No lo sé pero prometo
en el vuelo del sinsonte
buscar, ¡mal haya Caronte!,
la rima de este cuarteto.
Quiero decir: no se muere
lo que por ti siento, amigo:
me da gusto declararlo.
Huye el pájaro. No espere,
este poema que digo,
el momento de alcanzarlo.
2
Si en el soneto perdido
me equivoqué en algo, ruego
a quien lo encuentre, si es lego,
no haga caso del sonido.
Lo importante era el sentido:
la amistad, que es como un fuego
capaz de curar a un ciego
con un calor encendido.
Antonio: aquí restituyo
lo que quise fuera tuyo
—el testimonio sincero,
mexicano y valenciano,
gongorino y machadiano,
de quien afirma: «te quiero».
Tlayacapan (Morelos), 3 de agosto 2002
Ginebra, 14 de junio de 1986
Para Antonio Deltoro
El argentino de la voz cansina
guardaba en la memoria prodigiosa
innumerables versos que la diosa
ojizarca le dio.
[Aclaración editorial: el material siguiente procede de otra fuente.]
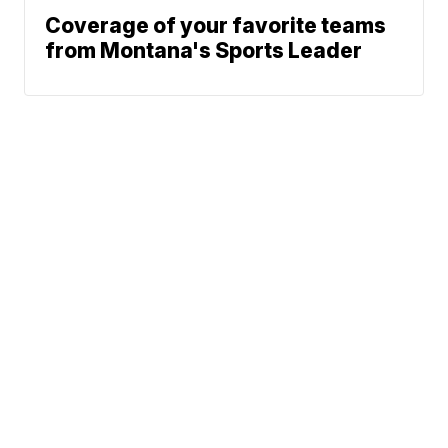
Coverage of your favorite teams
from Montana's Sports Leader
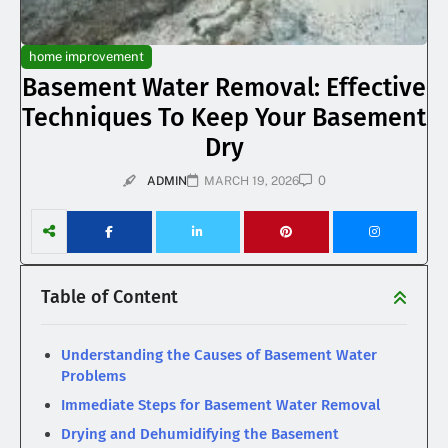
home improvement
Basement Water Removal: Effective
Techniques To Keep Your Basement
Dry
0
ADMIN
MARCH 19, 2026
Table of Content
Understanding the Causes of Basement Water
Problems
Immediate Steps for Basement Water Removal
Drying and Dehumidifying the Basement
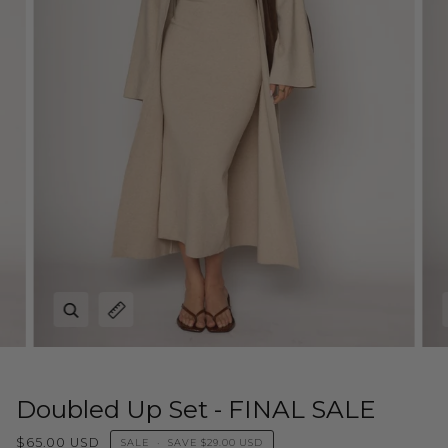
Zoom
Expand image caption
Doubled Up Set - FINAL SALE
$65.00 USD
SALE
•
SAVE
$29.00 USD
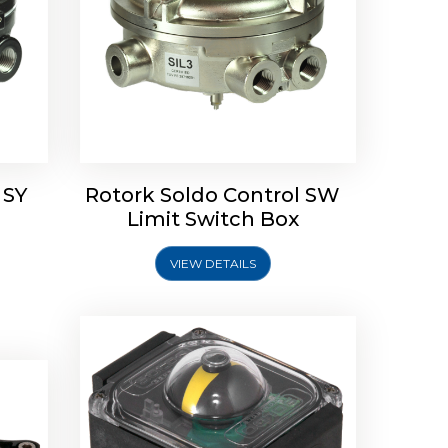
Rotork Soldo Control SP Limit
Switch Box
 SY
Rotork Soldo Control SW
Soldo
Limit Switch Box
VIEW DETAILS
Explore More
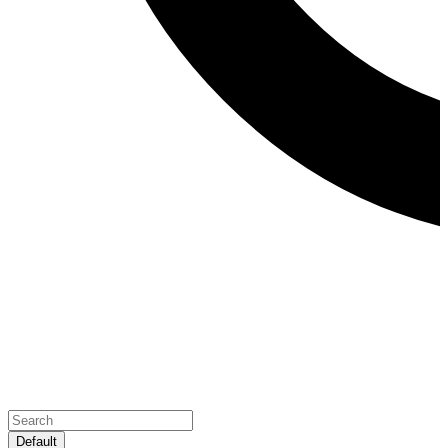
Default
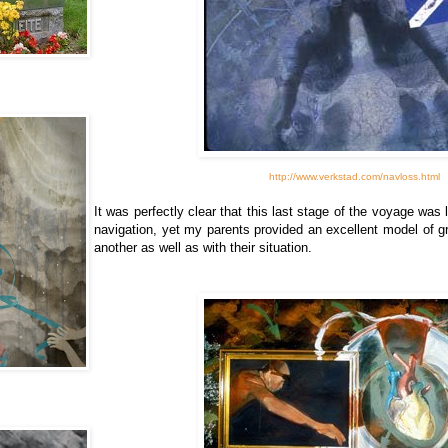
http://www.verkstad.com/navloss.html
It was perfectly clear that this last stage of the voyage was
navigation, yet my parents provided an excellent model of g
another as well as with their situation.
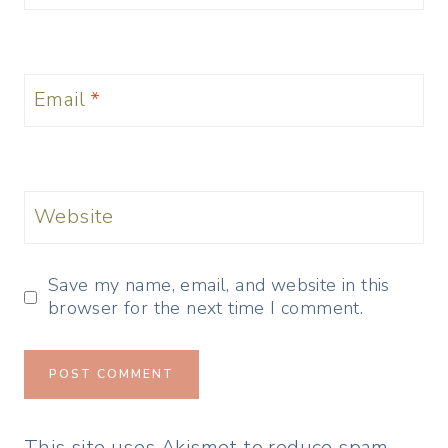
Email
*
Website
Save my name, email, and website in this
browser for the next time I comment.
This site uses Akismet to reduce spam.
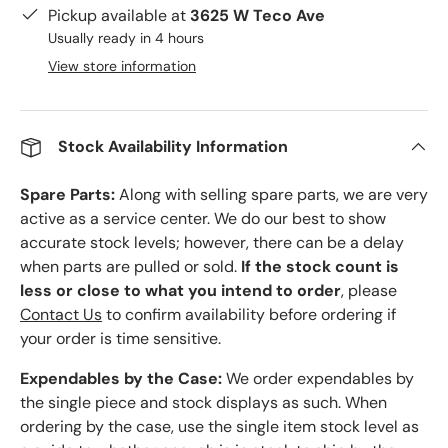
Pickup available at
3625 W Teco Ave
Usually ready in 4 hours
View store information
Stock Availability Information
Spare Parts:
Along with selling spare parts, we are very
active as a service center. We do our best to show
accurate stock levels; however, there can be a delay
when parts are pulled or sold.
If the stock count is
less or close to what you intend to order
, please
Contact Us
to confirm availability before ordering if
your order is time sensitive.
Expendables by the Case:
We order expendables by
the single piece and stock displays as such. When
ordering by the case, use the single item stock level as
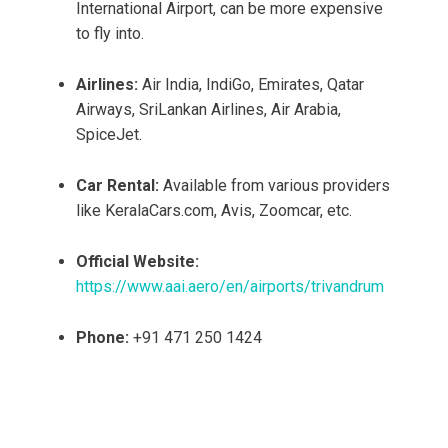
International Airport, can be more expensive
to fly into.
Airlines:
Air India, IndiGo, Emirates, Qatar
Airways, SriLankan Airlines, Air Arabia,
SpiceJet.
Car Rental:
Available from various providers
like KeralaCars.com, Avis, Zoomcar, etc.
Official Website:
https://www.aai.aero/en/airports/trivandrum
Phone:
+91 471 250 1424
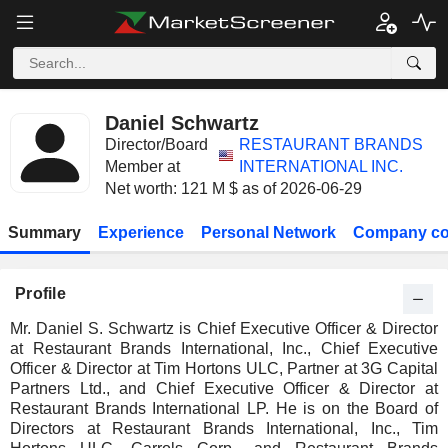
Daniel Schwartz
Director/Board
RESTAURANT BRANDS
Member at
INTERNATIONAL INC.
Net worth: 121 M $ as of 2026-06-29
Summary
Experience
Personal Network
Company co
Profile
Mr. Daniel S. Schwartz is Chief Executive Officer & Director
at Restaurant Brands International, Inc., Chief Executive
Officer & Director at Tim Hortons ULC, Partner at 3G Capital
Partners Ltd., and Chief Executive Officer & Director at
Restaurant Brands International LP. He is on the Board of
Directors at Restaurant Brands International, Inc., Tim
La luz declina
como en sus ojos declinó: la espina
de la ceguera en él fue lenta rosa,
meditación y luz, niebla asombrosa,
vigilia de cristal, noche divina.
Los versos del poema se fundieron
en una sola imagen para el ciego
que los leyó, los escribió y le dieron
al fin de la jornada un claro fuego:
fulgor de poesía. Entonces vieron
sus ojos vivos al inglés y al griego.